AVAILABLE DATA:
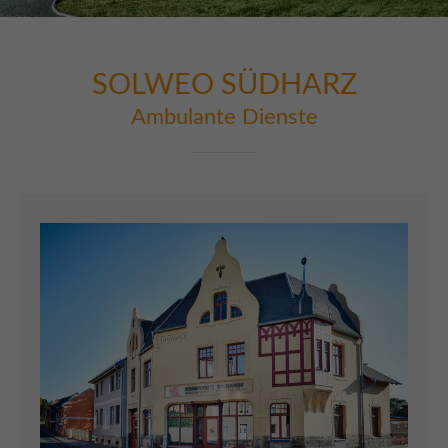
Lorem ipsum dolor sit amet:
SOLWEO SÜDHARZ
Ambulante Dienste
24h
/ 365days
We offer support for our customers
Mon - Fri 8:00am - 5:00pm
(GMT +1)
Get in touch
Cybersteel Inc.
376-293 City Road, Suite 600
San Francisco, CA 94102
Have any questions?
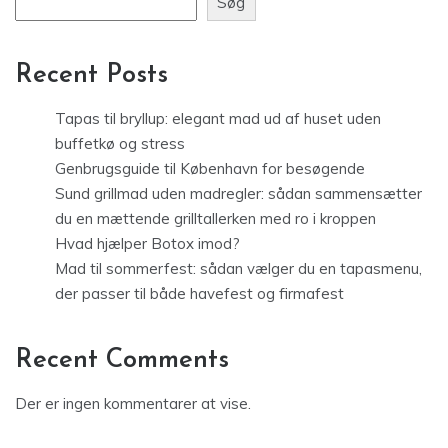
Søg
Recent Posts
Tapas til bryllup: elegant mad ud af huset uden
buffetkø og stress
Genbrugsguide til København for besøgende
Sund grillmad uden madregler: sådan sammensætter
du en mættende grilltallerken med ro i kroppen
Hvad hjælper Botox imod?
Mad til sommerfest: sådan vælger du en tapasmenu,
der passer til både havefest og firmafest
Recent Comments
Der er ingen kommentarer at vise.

...

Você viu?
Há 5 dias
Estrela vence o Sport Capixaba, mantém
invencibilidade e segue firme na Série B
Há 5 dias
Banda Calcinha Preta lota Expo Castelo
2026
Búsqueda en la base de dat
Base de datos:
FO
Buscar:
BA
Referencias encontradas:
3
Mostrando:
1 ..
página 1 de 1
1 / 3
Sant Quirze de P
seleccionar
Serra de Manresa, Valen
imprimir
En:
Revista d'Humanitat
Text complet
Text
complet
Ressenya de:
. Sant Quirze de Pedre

---

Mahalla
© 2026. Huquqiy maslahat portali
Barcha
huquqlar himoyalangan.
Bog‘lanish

WHAT IS NEEDED:
Based on the records above, count the lines in which "uden" occurs and provide only the number.

ANSWER TO THIS PROBLEM:
2